New Textractor release, what's new?

Textractor has been under slow development during the last few months. I'm happy to announce that a new release has been submitted to Jolla Harbour and it should be available in near future on the Jolla Store. If you don't want to wait, you can also download it straight from GitHub.

The new version has multiple new features. As I wrote earlier, one of them is perspective correction. This means that you will be able to select an area from the image before the OCR process. Textractor will try correct the perspective distortion of the selected area and passes the resulting new cropped image to the Tesseract OCR after preprocessing it.

OCR process can be now also observed on the application cover page. In addition to that, the preprocessed image is shown during the OCR process (note: some images may be shown completely black, but the image should be fine nevertheless). Camera orientation can be now locked in portrait or landscape mode. Automatic mode is of course still available too.


Another interesting new feature is text extraction from PDF files. I had to design the UI for the file picker from scratch because SFOS still has no ready component for it. I also took the latest QML FolderListModel from Qt 5.6 upstream and shipped it with the app because I couldn't import the actual SFOS FolderListModel due to Harbour limitations.

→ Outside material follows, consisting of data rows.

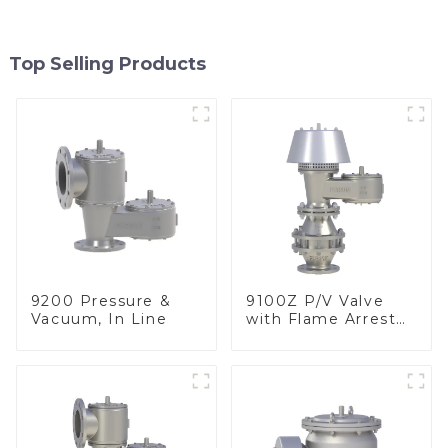
Top Selling Products
9200 Pressure &
9100Z P/V Valve
Vacuum, In Line
with Flame Arrester
, End of Line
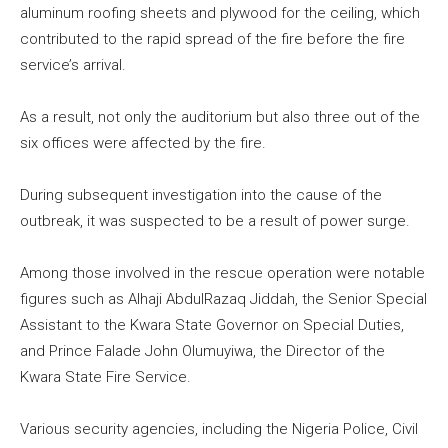
aluminum roofing sheets and plywood for the ceiling, which
contributed to the rapid spread of the fire before the fire
service’s arrival.
As a result, not only the auditorium but also three out of the
six offices were affected by the fire.
During subsequent investigation into the cause of the
outbreak, it was suspected to be a result of power surge.
Among those involved in the rescue operation were notable
figures such as Alhaji AbdulRazaq Jiddah, the Senior Special
Assistant to the Kwara State Governor on Special Duties,
and Prince Falade John Olumuyiwa, the Director of the
Kwara State Fire Service.
Various security agencies, including the Nigeria Police, Civil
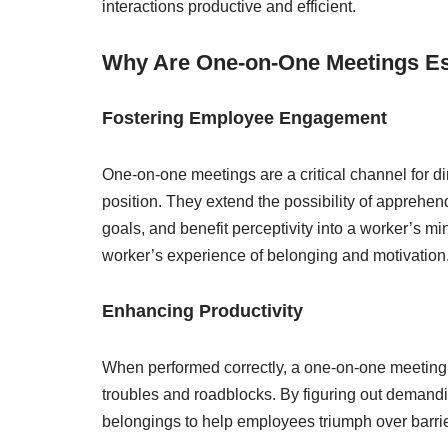
interactions productive and efficient.
Why Are One-on-One Meetings Es
Fostering Employee Engagement
One-on-one meetings are a critical channel for dire
position. They extend the possibility of apprehen
goals, and benefit perceptivity into a worker’s 
worker’s experience of belonging and motivation
Enhancing Productivity
When performed correctly, a one-on-one meeting
troubles and roadblocks. By figuring out demandi
belongings to help employees triumph over barrier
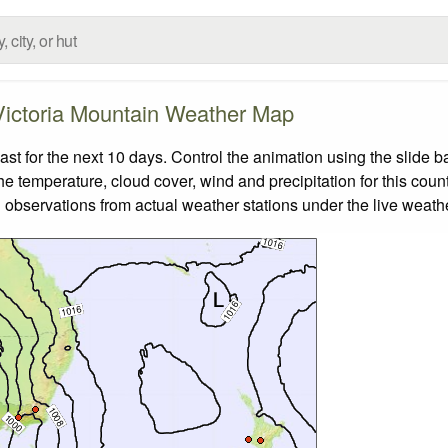
Victoria Mountain Weather Map
t for the next 10 days. Control the animation using the slide 
the temperature, cloud cover, wind and precipitation for this coun
 observations from actual weather stations under the live weathe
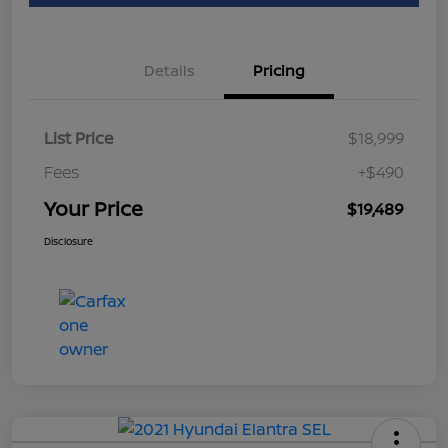
Details
Pricing
List Price
$18,999
Fees
+$490
Your Price
$19,489
Disclosure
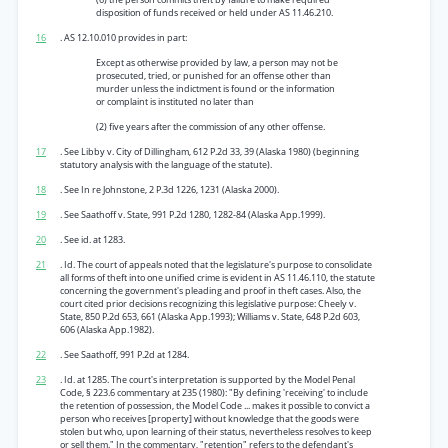
disposition of funds received or held under AS 11.46.210.
16
. AS 12.10.010 provides in part:
Except as otherwise provided by law, a person may not be
prosecuted, tried, or punished for an offense other than
murder unless the indictment is found or the information
or complaint is instituted no later than
(2) five years after the commission of any other offense.
17
. See Libby v. City of Dillingham, 612 P.2d 33, 39 (Alaska 1980) (beginning
statutory analysis with the language of the statute).
18
. See In re Johnstone, 2 P.3d 1226, 1231 (Alaska 2000).
19
. See Saathoff v. State, 991 P.2d 1280, 1282-84 (Alaska App.1999).
20
. See id. at 1283.
21
. Id. The court of appeals noted that the legislature's purpose to consolidate
all forms of theft into one unified crime is evident in AS 11.46.110, the statute
concerning the government's pleading and proof in theft cases. Also, the
court cited prior decisions recognizing this legislative purpose: Cheely v.
State, 850 P.2d 653, 661 (Alaska App.1993); Williams v. State, 648 P.2d 603,
606 (Alaska App.1982).
22
. See Saathoff, 991 P.2d at 1284.
23
. Id. at 1285. The court's interpretation is supported by the Model Penal
Code, § 223.6 commentary at 235 (1980): "By defining 'receiving' to include
the retention of possession, the Model Code ... makes it possible to convict a
person who receives [property] without knowledge that the goods were
stolen but who, upon learning of their status, nevertheless resolves to keep
or sell them." In the commentary, "retention" refers to the defendant's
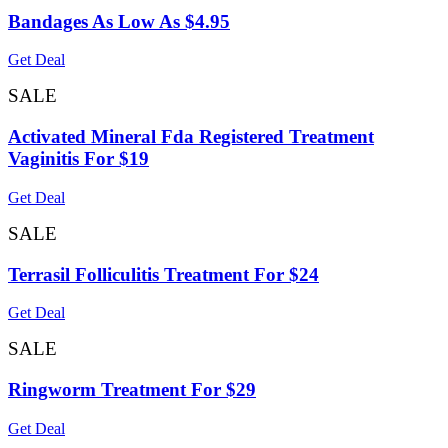
Bandages As Low As $4.95
Get Deal
SALE
Activated Mineral Fda Registered Treatment
Vaginitis For $19
Get Deal
SALE
Terrasil Folliculitis Treatment For $24
Get Deal
SALE
Ringworm Treatment For $29
Get Deal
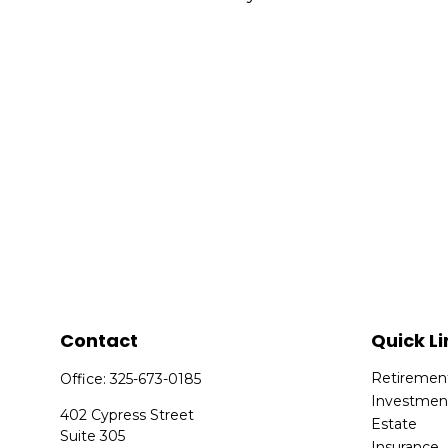
Contact
Quick Li
Retiremen
Office:
325-673-0185
Investmen
402 Cypress Street
Estate
Suite 305
Insurance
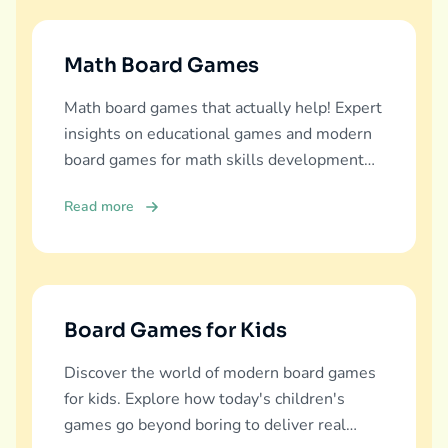
Math Board Games
Math board games that actually help! Expert
insights on educational games and modern
board games for math skills development
across all ages.
Read more
Board Games for Kids
Discover the world of modern board games
for kids. Explore how today's children's
games go beyond boring to deliver real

When I was trying to get the file picker working "some easy way" I did some interesting hacking with QFileSystemModel too. It depends on Qt widgets for some unknown reason. After some googling I found out that it requires some icon stuff from OS so I overwrote one method with dummy implementation and got it working... almost. Everything was fine but the file listing in UI never worked when I opened a folder for the first time. After going back up and opening the folder again everything was fine. However, this was unacceptable behaviour and the code never saw daylight.

After selecting a PDF file user can select desired pages and proceed to OCR. This method is mainly intented to be used for example with scanned PDF files. It works well with normal PDF files too but as the text can be usually copied from them it makes no sense to run OCR for such files.